Allain Bougrain Dubourg

Le CESE a, en septembre dernier, adopté un avis permettant de faire un bilan de la loi pour la reconquête de la biodiversité, de la nature et des paysages. Il est écrit que «Globalement, au vu des données disponibles, le CESE constate, que non seulement la « reconquête » n’est pas amorcée mais qu’au contraire le déclin se poursuit, les outils créés par la loi étant demeurés, à ce jour, largement virtuels. ». Allain Bougrain Dubourg en a été un des deux rapporteurs

1) Quelles sont selon-vous les principales insuffisances dans la mise en œuvre de cette loi?

La loi ne démérite pas. On peut même considérer qu’elle a enrichi les textes règlementaires qui faisaient défaut depuis… 1976, première grande loi de protection de la nature. De là à la nommer « loi pour la reconquête de la biodiversité, de la nature et des paysages », c’est avoir fait preuve à l’époque non pas d’ambition, mais de prétention. Chacun savait, en effet, que la reconquête ne serait pas au rendez-vous et c’est ce que l’on vérifie malheureusement quatre ans plus tard. Pire, on n’a pas stabilisé le déclin qui continue de s’aggraver. Au regard du titre de la loi, on assiste donc à un échec. Cela dit, le constat ne signifie pas la médiocrité des textes. En fait,l’outil est bon mais l’exécutif n’a pas su ou, pire, pas voulu, s’en servir comme il conviendrait. Tout au long de nos travaux, nous avons constaté des faiblesses (le mot est pudique!) dans la mise en œuvre de la loi. C’est d’autant plus regrettable que la loi a représenté un travail considérable qui s’est étalé sur près de 2 ans ½ afin de produire 174 articles. Faute de pouvoir analyser cette somme de textes, nous avons choisi de nous concentrer sur la séquence ERC (éviter, réduire, compenser) , sur l’artificialisation des sols, sur l’accès aux ressources génétiques et le partage des avantages et enfin sur la gouvernance.

2) Que préconise le CESE pour renverser cette donne ?

Très franchement, il faut un changement radical de paradigme si l’on veut inverser la tendance actuelle. Cela demandera du courage et de la détermination mais c’est la seule voie envisageable. Le récent rapport de l’Union Européenne, comme le bilan de l’IPBES, soulignent, en substance, qu’il faut impérativement revisiter l’agriculture intensive et son cortège chimique, ce qui paradoxalement, ne semble pas être suffisamment pris en compte dans l’élaboration de la future PAC. La situation d’une artificialisation galopante est également très préoccupante. Elle représente jusqu’à 60 000 hectares de béton et d’asphalte qui rongent, chaque année, les terres agricoles et naturelles. Le rythme n’est pas durable. Conscient de la situation, le Ministère de la Transition Ecologique semble faire de ce dossier une priorité et c’est une bonne chose. L’assèchement des zones humides, les espèces invasives, les pollutions multiples et évidemment le réchauffement climatique s’ajoutent à la pression qui affecte la biodiversité aujourd’hui. Le chantier est considérable.

3) Quels sont les leviers possibles en terme de gouvernance ?

Si la question climatique est rentrée dans les consciences, il semble que le déclin du vivant ne soit pas encore perçu comme il conviendrait.

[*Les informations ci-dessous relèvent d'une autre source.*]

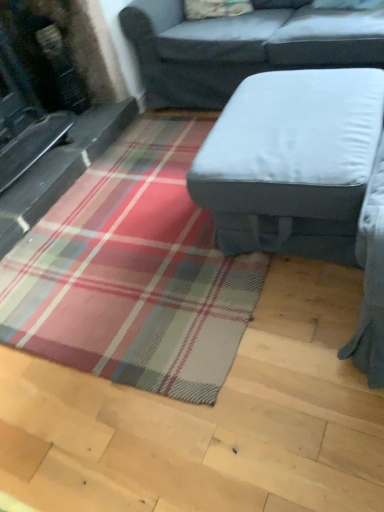 Describe the element at coordinates (304, 180) in the screenshot. I see `light gray fabric ottoman at center, arranged as the first studio couch when ordered from the bottom` at that location.

You are a GUI agent. You are given a task and a screenshot of the screen. Output one action in this format:
    pyautogui.click(x=<x>, y=<y>)
    Task: Click on the light gray fabric ottoman at center, arranged as the first studio couch when ordered from the bottom
    
    Given the screenshot: What is the action you would take?
    pyautogui.click(x=304, y=180)

I want to click on gray fabric studio couch at center, the second studio couch from the bottom, so click(x=242, y=46).

What do you see at coordinates (242, 46) in the screenshot? The height and width of the screenshot is (512, 384). I see `gray fabric studio couch at center, the 1th studio couch when ordered from top to bottom` at bounding box center [242, 46].

Identify the location of light gray fabric ottoman at center, arranged as the first studio couch when ordered from the bottom. The width and height of the screenshot is (384, 512). (304, 180).

Does gray fabric studio couch at center, the second studio couch from the bottom, appear on the left side of light gray fabric ottoman at center, which is the second studio couch from top to bottom?

In fact, gray fabric studio couch at center, the second studio couch from the bottom, is to the right of light gray fabric ottoman at center, which is the second studio couch from top to bottom.

Considering the relative positions of gray fabric studio couch at center, the second studio couch from the bottom, and light gray fabric ottoman at center, which is the second studio couch from top to bottom, in the image provided, is gray fabric studio couch at center, the second studio couch from the bottom, in front of light gray fabric ottoman at center, which is the second studio couch from top to bottom,?

No, gray fabric studio couch at center, the second studio couch from the bottom, is behind light gray fabric ottoman at center, which is the second studio couch from top to bottom.

Is point (316, 50) positioned before point (366, 135)?

No, (316, 50) is further to viewer.

From the image's perspective, would you say gray fabric studio couch at center, the second studio couch from the bottom, is positioned over light gray fabric ottoman at center, arranged as the first studio couch when ordered from the bottom?

Yes, from the image's perspective, gray fabric studio couch at center, the second studio couch from the bottom, is on top of light gray fabric ottoman at center, arranged as the first studio couch when ordered from the bottom.

From a real-world perspective, is gray fabric studio couch at center, the second studio couch from the bottom, physically below light gray fabric ottoman at center, which is the second studio couch from top to bottom?

Actually, gray fabric studio couch at center, the second studio couch from the bottom, is physically above light gray fabric ottoman at center, which is the second studio couch from top to bottom, in the real world.

Considering the sizes of gray fabric studio couch at center, the second studio couch from the bottom, and light gray fabric ottoman at center, arranged as the first studio couch when ordered from the bottom, in the image, is gray fabric studio couch at center, the second studio couch from the bottom, wider or thinner than light gray fabric ottoman at center, arranged as the first studio couch when ordered from the bottom,?

gray fabric studio couch at center, the second studio couch from the bottom, is wider than light gray fabric ottoman at center, arranged as the first studio couch when ordered from the bottom.

Can you confirm if gray fabric studio couch at center, the 1th studio couch when ordered from top to bottom, is shorter than light gray fabric ottoman at center, which is the second studio couch from top to bottom?

In fact, gray fabric studio couch at center, the 1th studio couch when ordered from top to bottom, may be taller than light gray fabric ottoman at center, which is the second studio couch from top to bottom.

Looking at the image, does gray fabric studio couch at center, the second studio couch from the bottom, seem bigger or smaller compared to light gray fabric ottoman at center, which is the second studio couch from top to bottom?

Pourtant, il est avéré que 40 % de l’économie mondiale repose sur les services rendus pas la nature (pollinisation, forêts, ressources halieutiques, santé, tourisme, etc…). Or, ces services sont en déclin de 60 % ! C’est, par ailleurs, une certaine forme de maltraitance de la nature qui a conduit à la Covid 19. On voit donc l’importance de la biodiversité (sans compter que nous avons aussi un devoir éthique à son égard …). Les leviers d’actions appartiennent prioritairement à l’état et aux collectivités (les citoyens peuvent directement agir contre les gaz à effet de serre, cela paraît beaucoup moins facile pour la biodiversité). Au niveau de l’état, nous recommandons de renforcer les compétences biodiversité du Conseil de Défense Ecologique et de rapprocher le GIEC et l’IPBES pour qu’ils réalisent un rapport commun sur la biodiversité. Il faut, par ailleurs, orchestrer une coordination plus efficace entre les objectifs nationaux et les actions des territoires. Une partie de la taxe d’aménagement des espaces naturels sensibles pourraient y contribuer, notamment en soutenant les régions qui ont initié des agences régionales de la biodiversité. Il faut également espérer que l’Office Français de la Biodiversité puisse s’épanouir avec les moyens conséquents à lui attribuer. L’éducation et le soutien aux associations de protection de la nature et à la recherche contribueront également à la résilience. La stratégie pour la biodiversité qui se dessine pour les années à venir pourrait être porteuse de l’ambition qui s’impose aujourd’hui.